A9: Yes, genetic polymorphisms in enzymes like CYP2D6 can affect Haloperidol's pharmacokinetics. [] For instance, individuals with certain CYP2D6 genotypes might exhibit higher Haloperidol plasma concentrations compared to those without these genetic variations. []
Q9: Has Haloperidol demonstrated in vitro activity against any viruses?
A10: While one study investigated potential benefits of Haloperidol for COVID-19 based on suggested in vitro antiviral effects, the study itself did not find an association between Haloperidol use and improved clinical outcomes in hospitalized COVID-19 patients. []
Q10: What animal models have been used to study Haloperidol's effects?
A11: Several studies utilized rat models to investigate various aspects of Haloperidol's effects. These include exploring its impact on dopamine D2 receptor sensitivity, [] microglial morphology and translocator protein levels, [] and metabolic alterations in the liver. []
Q11: Are there clinical trials comparing Haloperidol to other antipsychotics?
A12: Yes, several randomized controlled trials have compared the efficacy and safety of Haloperidol to other antipsychotic medications, including atypical antipsychotics like olanzapine, risperidone, and quetiapine. [, , , , , ] These trials provide valuable insights into Haloperidol's relative effectiveness and potential advantages or disadvantages compared to other treatment options.
Q12: What are some known cardiovascular side effects associated with Haloperidol?
A13: Haloperidol can potentially cause cardiovascular side effects, with QTc prolongation, a heart rhythm abnormality, being a notable concern. [] Severe cases might lead to torsades de pointes, a life-threatening arrhythmia. []
Q13: Are there any potential long-term effects associated with Haloperidol use?
A14: One study observed that chronic Haloperidol treatment in rats led to metabolic changes in the liver, including alterations in liver mass, neutral fat deposition, and increased oxidative stress markers. [] These findings highlight the importance of monitoring for potential metabolic disturbances during long-term Haloperidol therapy.

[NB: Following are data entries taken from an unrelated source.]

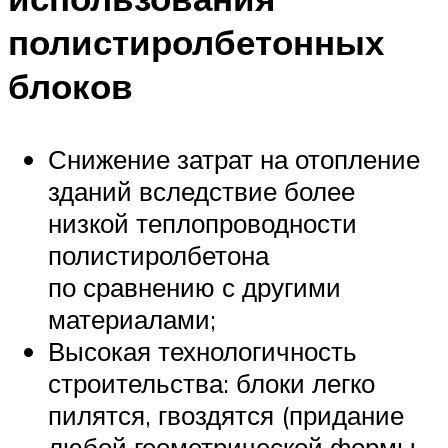
полистиролбетонных
блоков
Снижение затрат на отопление
зданий вследствие более
низкой теплопроводности
полистиролбетона
по сравнению с другими
материалами;
Высокая технологичность
строительства: блоки легко
пилятся, гвоздятся (придание
любой геометрической формы,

Q14: Beyond PLGA nanoparticles, are there other potential drug delivery strategies for Haloperidol?
A14: While not explicitly explored in the provided research, other drug delivery strategies like liposomes, dendrimers, or targeted drug conjugates could potentially be investigated for Haloperidol to improve its therapeutic profile and minimize side effects.
Q15: What analytical methods are used to determine Haloperidol concentrations?
A16: High-performance liquid chromatography (HPLC) is a commonly used method to measure Haloperidol concentrations in plasma. [, ] This technique allows for accurate and sensitive quantification of the drug, aiding in dose optimization and monitoring.